Ve ne kadar büyük bir şans ki, Uruguay’da bir otobüste ayakta yolculuk yapabildim. İnsanları izledim, parkları yürüdüm, sabahın erken saatinden akşamın geç saatlerine kadar o hayata karışabildim.
Ve ne kadar büyük bir şans ki Şili’de Santiago’da bindiğim ilk asansörde yaklaşık iki günlük seyahatten sonra bir Türk’le karşılaşabildim. Orada bana şans getiren ve o kadar mesafeden sonra bile bana her daim eşlik eden bu güzel şansı gittiğim her ülkeye taşıyabildim.

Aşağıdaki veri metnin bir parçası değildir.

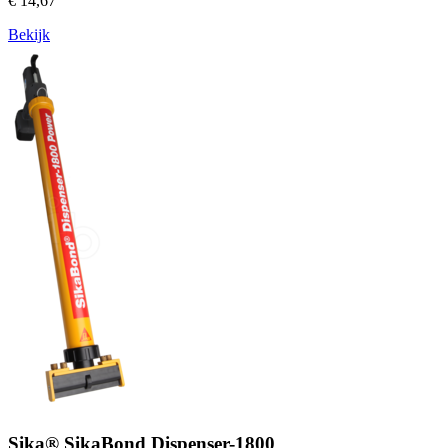
€ 14,67
Bekijk
Sika® SikaBond Dispenser-1800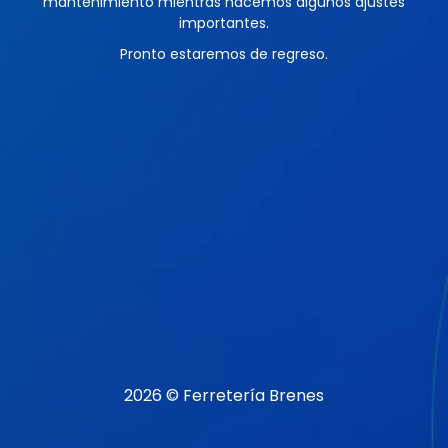
mantenimiento mientras hacemos algunos ajustes
importantes.
Pronto estaremos de regreso.
2026 © Ferretería Brenes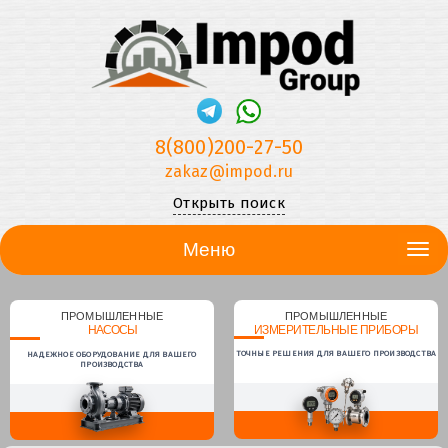
8(800)200-27-50
zakaz@impod.ru
Открыть поиск
Меню
ПРОМЫШЛЕННЫЕ
ПРОМЫШЛЕННЫЕ
НАСОСЫ
ИЗМЕРИТЕЛЬНЫЕ ПРИБОРЫ
ТОЧНЫЕ РЕШЕНИЯ ДЛЯ ВАШЕГО ПРОИЗВОДСТВА
НАДЕЖНОЕ ОБОРУДОВАНИЕ ДЛЯ ВАШЕГО
ПРОИЗВОДСТВА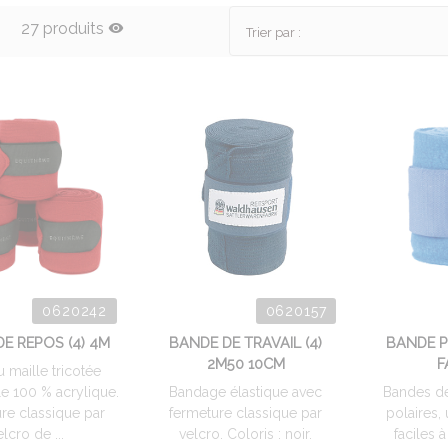
27 produits
Trier par :
0620242
0620157
E REPOS (4) 4M
BANDE DE TRAVAIL (4)
BANDE 
2M50 10CM
F
u maille tricotée
e 100 % acrylique.
Bandage élastique avec
Bandes de
re classique par
fermeture classique par
polaires,
elcro de ...
velcro. Coloris : noir.
faciles à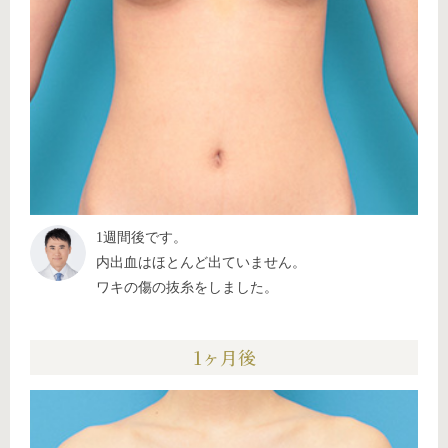
1週間後です。
内出血はほとんど出ていません。
ワキの傷の抜糸をしました。
1ヶ月後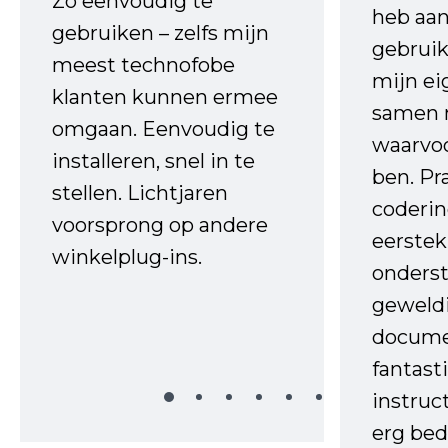
Zo eenvoudig te
heb aa
gebruiken – zelfs mijn
gebruik
meest technofobe
mijn ei
klanten kunnen ermee
samen 
omgaan. Eenvoudig te
waarvo
installeren, snel in te
ben. Pr
stellen. Lichtjaren
coderin
voorsprong op andere
eerstek
winkelplug-ins.
onderst
geweld
docume
fantast
instruc
erg bed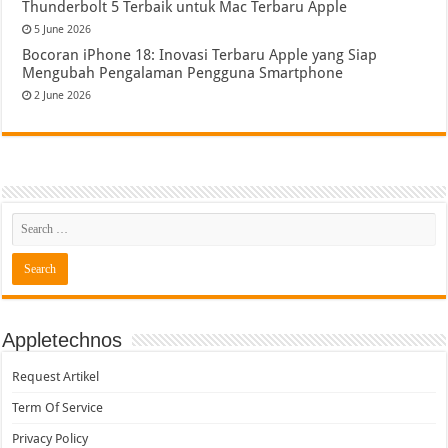
Thunderbolt 5 Terbaik untuk Mac Terbaru Apple
5 June 2026
Bocoran iPhone 18: Inovasi Terbaru Apple yang Siap
Mengubah Pengalaman Pengguna Smartphone
2 June 2026
Appletechnos
Request Artikel
Term Of Service
Privacy Policy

Ve ne kadar büyük bir şans ki bir Fas gecesinde muhteşem bir çöl manzarasından yıldızlara bakabildim. Çölün başladığı noktayı her daim merak etmiştim. Çölde uyumanın ve o muhteşem gökyüzüne çölden bir kez daha farklı bir karanlıkla bakmanın tadına varabildim.
Ve ne kadar büyük bir şans ki Kapadokya’da araçla girilemeyecek, hatta yürümenin bile çok zor olduğu tüm kanyonları koşarak aşabildim. Muhteşem akşam manzarasından sabah güneşim doğuşuna kadar kilometrelerce uzanan dünyanın özendiği bu kilometrelerce uzanan parkuru bana eşlik eden tüm yol arkadaşlarımla birlikte koşabildim.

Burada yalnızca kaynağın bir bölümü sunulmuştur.